→ **Directions for this task**
The output is a word-for-word repeat of the listing below, free of images.

++++++++++

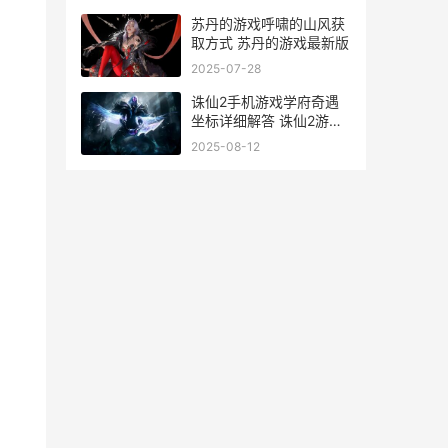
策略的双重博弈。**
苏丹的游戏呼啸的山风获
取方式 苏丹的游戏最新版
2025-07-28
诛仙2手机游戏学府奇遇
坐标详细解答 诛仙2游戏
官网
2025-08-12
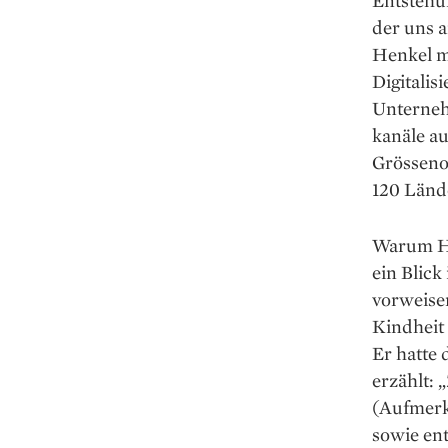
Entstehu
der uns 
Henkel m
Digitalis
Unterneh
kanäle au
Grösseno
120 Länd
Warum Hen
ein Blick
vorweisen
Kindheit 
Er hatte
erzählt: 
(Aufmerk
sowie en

++++++++++

→ **Task answer**
策略的双重博弈。**
苏丹的游戏呼啸的山风获
取方式 苏丹的游戏最新版
2025-07-28
诛仙2手机游戏学府奇遇
坐标详细解答 诛仙2游戏
官网
2025-08-12
Entstehu
der uns 
Henkel m
Digitalis
Unterneh
kanäle au
Grösseno
120 Länd
Warum Hen
ein Blick
vorweisen
Kindheit 
Er hatte
erzählt: 
(Aufmerk
sowie en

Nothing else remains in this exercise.